Banana Massacre

Banana Massacre
Leaders of the banana plantations workers' strike. From left to right: Pedro M. del Río, Bernardino Guerrero, Raúl Eduardo Mahecha, Nicanor Serrano and Erasmo Coronell. Guerrero and Coronel were killed by the Colombian army.

The Banana Massacre (Spanish: Matanza de las bananeras or Spanish: Masacre de las bananeras[1]) was a massacre of as many as 3000 United Fruit Company workers that occurred between December 5 and 6, 1928 in the town of Ciénaga near Santa Marta, Colombia. The strike began on November 12, 1928, when the workers ceased to work until the company would reach an agreement with them to grant them dignified working conditions.[2] After several weeks with no agreement and no work, costing the company severe financial losses, the conservative government of Miguel Abadía Méndez sent the army in against the strikers, resulting in the massacre.

After U.S. officials in Colombia and United Fruit representatives portrayed the workers' strike as "communist" with a "subversive tendency" in telegrams to the U.S. Secretary of State,[3] the United States government threatened to invade with the U.S. Marine Corps if the Colombian government did not act to protect United Fruit’s interests. The Colombian government was also compelled to work for the interests of the company, considering they could cut off trade of Colombian bananas with significant markets such as the United States and Great Britain.[4]

Gabriel García Márquez depicted a fictional version of the massacre in his novel One Hundred Years of Solitude, as did Álvaro Cepeda Samudio in his La Casa Grande. Although García Márquez references the number of dead as around three thousand, the actual number of dead workers is unknown.

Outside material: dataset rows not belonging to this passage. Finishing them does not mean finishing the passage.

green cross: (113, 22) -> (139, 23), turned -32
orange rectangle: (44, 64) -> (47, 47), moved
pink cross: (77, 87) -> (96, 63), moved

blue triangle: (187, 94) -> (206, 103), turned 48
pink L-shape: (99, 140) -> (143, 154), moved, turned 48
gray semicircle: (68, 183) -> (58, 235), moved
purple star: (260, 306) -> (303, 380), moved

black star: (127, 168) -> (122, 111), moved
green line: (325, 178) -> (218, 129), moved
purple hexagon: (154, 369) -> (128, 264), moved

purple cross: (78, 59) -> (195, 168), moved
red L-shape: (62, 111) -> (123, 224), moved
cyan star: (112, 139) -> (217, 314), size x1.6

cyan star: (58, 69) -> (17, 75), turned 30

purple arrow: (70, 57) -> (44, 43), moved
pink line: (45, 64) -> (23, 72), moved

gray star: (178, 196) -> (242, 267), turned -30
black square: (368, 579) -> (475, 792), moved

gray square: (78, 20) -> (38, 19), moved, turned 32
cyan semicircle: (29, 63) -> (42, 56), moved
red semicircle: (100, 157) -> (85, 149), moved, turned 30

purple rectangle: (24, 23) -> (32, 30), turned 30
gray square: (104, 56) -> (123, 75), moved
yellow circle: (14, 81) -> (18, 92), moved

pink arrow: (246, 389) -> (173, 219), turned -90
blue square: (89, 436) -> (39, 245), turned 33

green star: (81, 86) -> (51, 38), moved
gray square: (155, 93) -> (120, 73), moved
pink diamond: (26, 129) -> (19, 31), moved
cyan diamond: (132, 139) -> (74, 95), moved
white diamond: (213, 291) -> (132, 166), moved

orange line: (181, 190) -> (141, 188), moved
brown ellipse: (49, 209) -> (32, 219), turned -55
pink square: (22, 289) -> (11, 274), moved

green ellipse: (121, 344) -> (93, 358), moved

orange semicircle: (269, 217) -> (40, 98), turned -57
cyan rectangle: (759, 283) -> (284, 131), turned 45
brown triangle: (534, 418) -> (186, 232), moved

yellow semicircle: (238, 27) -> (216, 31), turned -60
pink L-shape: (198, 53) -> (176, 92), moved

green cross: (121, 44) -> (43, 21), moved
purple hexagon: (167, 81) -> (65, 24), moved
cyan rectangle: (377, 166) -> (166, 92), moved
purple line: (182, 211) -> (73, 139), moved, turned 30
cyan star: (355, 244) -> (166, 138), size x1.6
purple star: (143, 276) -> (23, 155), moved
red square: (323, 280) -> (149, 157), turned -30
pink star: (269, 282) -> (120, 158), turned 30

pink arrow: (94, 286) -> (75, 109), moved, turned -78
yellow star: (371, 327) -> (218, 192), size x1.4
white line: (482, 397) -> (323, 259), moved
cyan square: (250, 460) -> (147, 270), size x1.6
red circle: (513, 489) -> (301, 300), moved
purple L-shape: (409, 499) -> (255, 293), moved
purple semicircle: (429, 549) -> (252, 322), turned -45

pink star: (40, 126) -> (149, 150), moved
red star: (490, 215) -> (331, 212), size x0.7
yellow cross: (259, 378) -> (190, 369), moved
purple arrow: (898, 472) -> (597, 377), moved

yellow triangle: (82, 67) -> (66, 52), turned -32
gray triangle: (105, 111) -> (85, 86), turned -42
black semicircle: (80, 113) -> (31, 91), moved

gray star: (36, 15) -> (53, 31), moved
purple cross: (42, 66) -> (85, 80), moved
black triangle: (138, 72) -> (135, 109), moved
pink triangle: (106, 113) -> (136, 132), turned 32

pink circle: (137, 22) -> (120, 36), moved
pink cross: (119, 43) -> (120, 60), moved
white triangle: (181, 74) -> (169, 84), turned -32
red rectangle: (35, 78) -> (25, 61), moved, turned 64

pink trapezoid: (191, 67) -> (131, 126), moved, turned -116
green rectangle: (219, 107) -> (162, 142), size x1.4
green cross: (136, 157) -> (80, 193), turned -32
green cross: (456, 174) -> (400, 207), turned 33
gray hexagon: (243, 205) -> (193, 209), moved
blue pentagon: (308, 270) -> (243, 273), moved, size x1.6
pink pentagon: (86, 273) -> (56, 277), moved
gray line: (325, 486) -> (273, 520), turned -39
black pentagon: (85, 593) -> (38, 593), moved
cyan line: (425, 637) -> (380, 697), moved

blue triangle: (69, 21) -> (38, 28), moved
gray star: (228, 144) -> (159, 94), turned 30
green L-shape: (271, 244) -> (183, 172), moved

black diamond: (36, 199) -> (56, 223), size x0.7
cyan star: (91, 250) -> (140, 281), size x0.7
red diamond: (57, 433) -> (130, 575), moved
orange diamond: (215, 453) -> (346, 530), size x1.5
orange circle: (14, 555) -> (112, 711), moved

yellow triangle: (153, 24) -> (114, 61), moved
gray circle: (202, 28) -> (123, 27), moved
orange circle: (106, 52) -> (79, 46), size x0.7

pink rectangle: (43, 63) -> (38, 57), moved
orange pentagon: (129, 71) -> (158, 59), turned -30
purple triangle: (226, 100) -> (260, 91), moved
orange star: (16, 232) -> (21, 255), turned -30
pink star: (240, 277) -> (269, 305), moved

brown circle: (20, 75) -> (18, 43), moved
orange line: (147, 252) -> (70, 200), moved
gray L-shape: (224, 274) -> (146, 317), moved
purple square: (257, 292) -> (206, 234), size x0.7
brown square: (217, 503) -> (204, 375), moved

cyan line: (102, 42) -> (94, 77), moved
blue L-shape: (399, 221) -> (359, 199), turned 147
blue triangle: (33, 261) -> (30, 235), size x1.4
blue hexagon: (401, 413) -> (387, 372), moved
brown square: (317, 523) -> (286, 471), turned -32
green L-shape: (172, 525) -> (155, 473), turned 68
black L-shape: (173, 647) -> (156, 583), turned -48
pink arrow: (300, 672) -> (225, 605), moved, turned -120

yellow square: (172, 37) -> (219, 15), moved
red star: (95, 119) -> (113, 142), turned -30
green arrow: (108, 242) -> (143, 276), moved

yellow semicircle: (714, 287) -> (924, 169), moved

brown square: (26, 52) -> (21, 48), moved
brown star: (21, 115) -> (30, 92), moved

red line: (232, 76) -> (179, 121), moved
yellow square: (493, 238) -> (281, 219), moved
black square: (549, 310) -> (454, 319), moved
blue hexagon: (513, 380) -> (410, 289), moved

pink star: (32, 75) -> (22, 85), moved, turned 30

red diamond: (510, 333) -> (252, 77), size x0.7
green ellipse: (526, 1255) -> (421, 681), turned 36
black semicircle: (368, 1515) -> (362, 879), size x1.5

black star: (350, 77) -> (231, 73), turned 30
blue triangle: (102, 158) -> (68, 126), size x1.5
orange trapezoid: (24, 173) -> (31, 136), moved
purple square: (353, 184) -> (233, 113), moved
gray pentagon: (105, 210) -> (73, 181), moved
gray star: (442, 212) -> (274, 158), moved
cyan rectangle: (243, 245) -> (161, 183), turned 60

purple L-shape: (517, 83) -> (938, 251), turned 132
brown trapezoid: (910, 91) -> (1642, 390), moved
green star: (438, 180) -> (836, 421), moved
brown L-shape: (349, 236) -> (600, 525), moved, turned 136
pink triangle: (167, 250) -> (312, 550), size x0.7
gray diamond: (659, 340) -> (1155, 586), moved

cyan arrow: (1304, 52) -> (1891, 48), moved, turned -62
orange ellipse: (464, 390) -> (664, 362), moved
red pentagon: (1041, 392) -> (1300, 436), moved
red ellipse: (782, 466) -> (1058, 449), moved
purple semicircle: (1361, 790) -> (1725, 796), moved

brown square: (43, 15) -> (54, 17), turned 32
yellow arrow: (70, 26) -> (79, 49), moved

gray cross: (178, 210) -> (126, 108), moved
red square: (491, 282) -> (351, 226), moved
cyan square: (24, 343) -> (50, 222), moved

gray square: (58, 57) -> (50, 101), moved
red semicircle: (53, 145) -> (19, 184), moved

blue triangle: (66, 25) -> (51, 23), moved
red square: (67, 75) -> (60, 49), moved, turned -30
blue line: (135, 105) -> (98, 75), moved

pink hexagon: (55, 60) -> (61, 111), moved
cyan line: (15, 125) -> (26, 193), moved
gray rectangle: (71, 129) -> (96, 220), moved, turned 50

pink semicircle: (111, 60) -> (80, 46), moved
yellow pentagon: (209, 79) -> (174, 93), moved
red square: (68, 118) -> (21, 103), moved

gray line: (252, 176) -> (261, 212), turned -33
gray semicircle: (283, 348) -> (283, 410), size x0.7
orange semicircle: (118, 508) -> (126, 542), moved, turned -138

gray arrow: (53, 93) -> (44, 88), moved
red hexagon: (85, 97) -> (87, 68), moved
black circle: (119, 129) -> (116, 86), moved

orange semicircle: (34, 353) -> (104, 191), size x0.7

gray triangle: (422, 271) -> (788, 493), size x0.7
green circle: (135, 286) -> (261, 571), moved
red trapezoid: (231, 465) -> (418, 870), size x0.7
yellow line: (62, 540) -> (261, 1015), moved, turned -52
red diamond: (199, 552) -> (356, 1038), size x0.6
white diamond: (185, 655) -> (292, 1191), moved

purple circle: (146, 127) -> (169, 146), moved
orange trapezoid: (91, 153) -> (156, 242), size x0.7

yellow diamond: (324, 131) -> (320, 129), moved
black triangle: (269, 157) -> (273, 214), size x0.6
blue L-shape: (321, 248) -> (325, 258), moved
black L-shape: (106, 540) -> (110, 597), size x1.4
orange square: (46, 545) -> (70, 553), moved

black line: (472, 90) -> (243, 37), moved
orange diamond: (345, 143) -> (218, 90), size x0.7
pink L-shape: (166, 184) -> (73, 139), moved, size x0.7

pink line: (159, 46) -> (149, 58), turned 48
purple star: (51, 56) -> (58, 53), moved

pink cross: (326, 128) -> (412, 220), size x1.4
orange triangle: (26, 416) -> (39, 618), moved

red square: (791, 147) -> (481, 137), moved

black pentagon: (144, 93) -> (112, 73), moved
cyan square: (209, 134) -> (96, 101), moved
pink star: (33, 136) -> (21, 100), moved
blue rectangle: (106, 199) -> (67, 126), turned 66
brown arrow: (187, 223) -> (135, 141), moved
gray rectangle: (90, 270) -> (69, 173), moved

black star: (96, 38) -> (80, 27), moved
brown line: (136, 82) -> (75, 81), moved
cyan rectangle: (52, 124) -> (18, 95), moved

The workers of the banana plantations in Colombia went on strike in November 12, 1928. The workers made nine demands from the United Fruit Company:

  1. Stop their practice of hiring through sub-contractors
  2. Mandatory collective insurance
  3. Compensation for work accidents
  4. Hygienic dormitories and 6 day work weeks
  5. Increase in daily pay for workers who earned less than 100 pesos per month
  6. Weekly wage
  7. Abolition of office stores
  8. Abolition of payment through coupons rather than money
  9. Improvement of hospital services [2]

The strike turned into the largest labor movement ever witnessed in the country until then. Radical members of the Liberal Party, as well as members of the Socialist and Communist Parties, participated.[5]

These were not socialist demands. The workers wanted to be recognized as employees, and demanded the implementation of the Colombian legal framework of the 1920s.[6]